* **RECORDS TO USE**
□ □ □ □ □

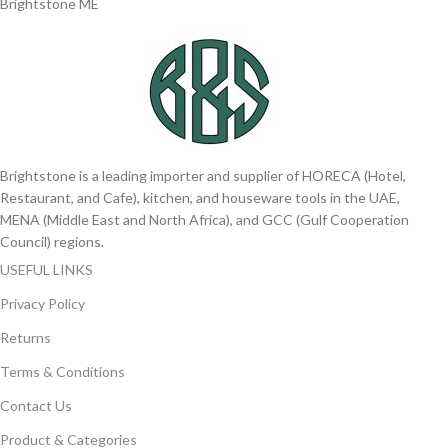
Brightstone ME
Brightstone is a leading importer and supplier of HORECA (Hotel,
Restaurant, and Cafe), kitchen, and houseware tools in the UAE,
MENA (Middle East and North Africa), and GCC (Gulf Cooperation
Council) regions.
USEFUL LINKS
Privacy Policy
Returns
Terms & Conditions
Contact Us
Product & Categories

□ □ □ □ □

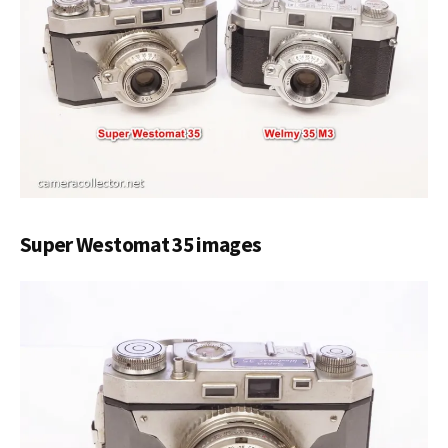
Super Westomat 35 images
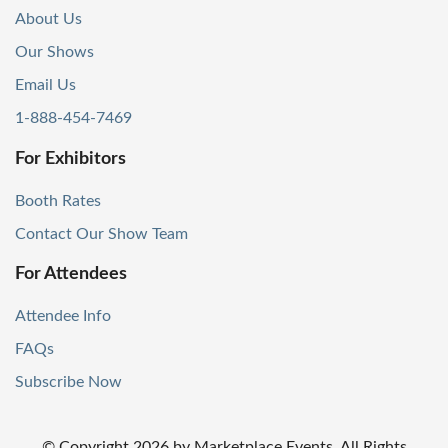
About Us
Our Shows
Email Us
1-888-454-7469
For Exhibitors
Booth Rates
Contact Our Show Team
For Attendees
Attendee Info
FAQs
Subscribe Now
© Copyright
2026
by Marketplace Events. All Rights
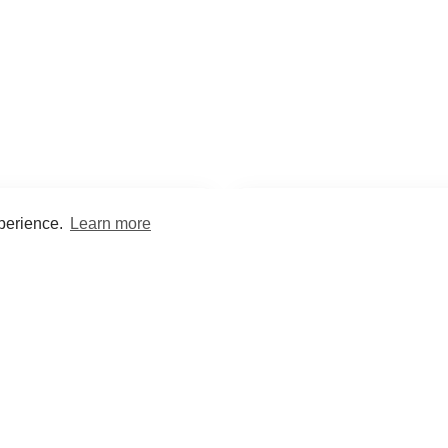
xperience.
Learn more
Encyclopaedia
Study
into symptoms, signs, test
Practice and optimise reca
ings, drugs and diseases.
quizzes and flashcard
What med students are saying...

□ □ □ □ □

* **EXERCISE**
Within the entries above, give again exactly the lines starting at the one that contains "Booth Rates" and ending at the one that contains "What med students are saying...", leaving out the pictures.

* **SOLVED PROBLEM**
Booth Rates
Contact Our Show Team
For Attendees
Attendee Info
FAQs
Subscribe Now
© Copyright
2026
by Marketplace Events. All Rights
xperience.
Learn more
Encyclopaedia
Study
into symptoms, signs, test
Practice and optimise reca
ings, drugs and diseases.
quizzes and flashcard
What med students are saying...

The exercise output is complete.